Appena dietro l’ultima curva il sentiero inizia a diventare più ripido. Se alzi lo sguardo, davanti a te si erge la scarpata e vieni attraversato da una domanda: Ma come farò a scalarla e ad arrivare in cima?”. In realtà è un momento in cui ti fermi, osservi e vagli le diverse possibilità. La prima è quella di tornare indietro per capire se hai saltato un bivio e c’era un’altra alternativa, diciamo così, più dolce; la seconda è quella di mettere le tende proprio lì e di aspettare di avere le forze per iniziare ed infine la terza, un bel respiro e comincia la scalata.
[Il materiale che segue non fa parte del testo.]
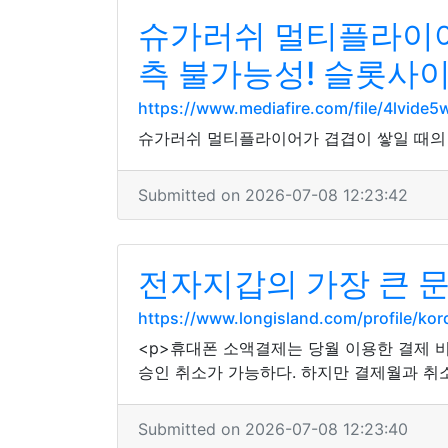
슈가러쉬 멀티플라이어
측 불가능성! 슬롯사
https://www.mediafire.com/file/4lvide
슈가러쉬 멀티플라이어가 겹겹이 쌓일 때의 
Submitted on 2026-07-08 12:23:42
전자지갑의 가장 큰 문
https://www.longisland.com/profile/ko
<p>휴대폰 소액결제는 당월 이용한 결제
승인 취소가 가능하다. 하지만 결제월과 취
Submitted on 2026-07-08 12:23:40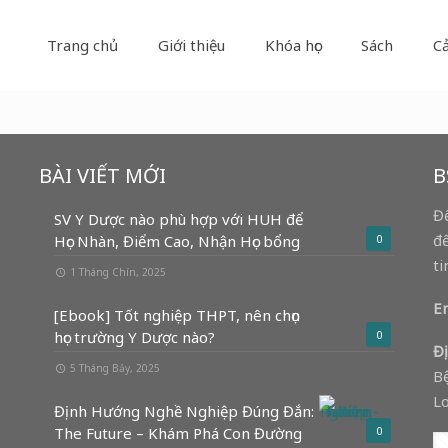
Trang chủ
Giới thiệu
Khóa học
Sách
C
BÀI VIẾT MỚI
B
Để
SV Y Dược nào phù hợp với HUH để
để
Học Nhàn, Điểm Cao, Nhận Học bổng
0
ti
1 Tháng Chín, 2025
Em
[Ebook] Tốt nghiệp THPT, nên chọn
học trường Y Dược nào?
0
Đị
5 Tháng Bảy, 2025
Bệ
Lo
Định Hướng Nghề Nghiệp Đúng Đắn:
The Future – Khám Phá Con Đường
0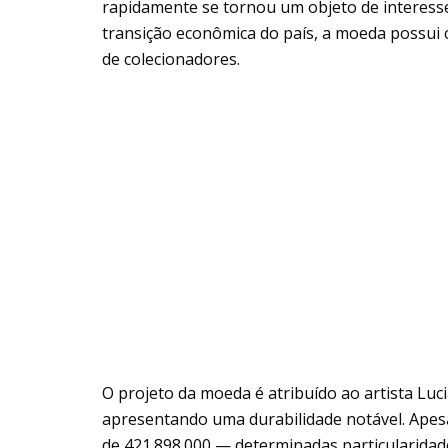
rapidamente se tornou um objeto de interess
transição econômica do país, a moeda possui 
de colecionadores.
O projeto da moeda é atribuído ao artista Lucia
apresentando uma durabilidade notável. Apes
de 421.898.000 — determinadas particularida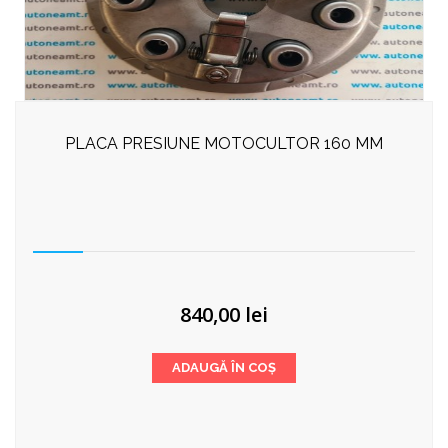
PLACA PRESIUNE MOTOCULTOR 160 MM
840,00
lei
ADAUGĂ ÎN COȘ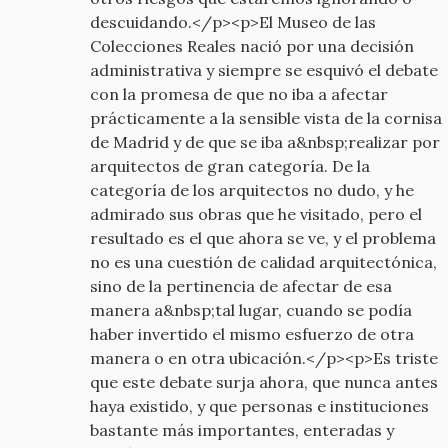
descuidando.</p><p>El Museo de las
Colecciones Reales nació por una decisión
administrativa y siempre se esquivó el debate
con la promesa de que no iba a afectar
prácticamente a la sensible vista de la cornisa
de Madrid y de que se iba a&nbsp;realizar por
arquitectos de gran categoría. De la
categoría de los arquitectos no dudo, y he
admirado sus obras que he visitado, pero el
resultado es el que ahora se ve, y el problema
no es una cuestión de calidad arquitectónica,
sino de la pertinencia de afectar de esa
manera a&nbsp;tal lugar, cuando se podía
haber invertido el mismo esfuerzo de otra
manera o en otra ubicación.</p><p>Es triste
que este debate surja ahora, que nunca antes
haya existido, y que personas e instituciones
bastante más importantes, enteradas y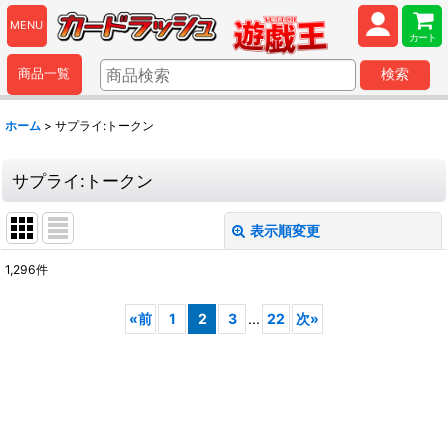
MENU
カート
商品一覧
検索
ホーム
>
サプライ:トークン
サプライ:トークン
表示順変更
閉じる
1,296
件
表示数
:
«
前
1
2
3
...
22
次
»
並び順
:
絞り込む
C’è una grande verità: lo sforzo maggiore, strani a dirsi, è proprio questo, quello del primo passo verso la salita, così come è stato nella nostra prima passeggiata, quello di decidere se camminare e pregare insieme, ricordate?
Ebbene, cosa può essere la salita nel nostro rapporto di coppia? Ad alcuni, di sicuro, gli si sarà stagliata davanti all’improvviso, proprio dopo un bellissimo rettilineo, per altre coppie, invece, era ben visibile all’orizzonte già da molto tempo ed erano coscienti che prima o poi ci sarebbero arrivate. Altre ancora sono in piena scalata. Per comprendere appieno il valore e l’importanza della salita facciamoci accompagnare da un uomo molto interessante, Kierkegaard, che ha dedicato un suo libro “Timore e tremore” proprio alla salita del monte Moriah di Abramo e Isacco, una delle scalate per eccellenza! 

“Il suo sogno sarebbe stato quello di partecipare al viaggio di tre giorni, quando Abramo se n’andava sul suo asino, con la propria tristezza davanti a sé, e Isacco al fianco. Gli sarebbe piaciuto essere presente al momento nel quale Abramo, levando lo sguardo, vide all’orizzonte la montagna di Moriah, al momento in cui rimandò indietro gli asini e salì il monte, solo col suo figliolo, perché era preoccupato, non degli ingegnosi artifizi dell’immaginazione, ma degli spaventi del pensiero”.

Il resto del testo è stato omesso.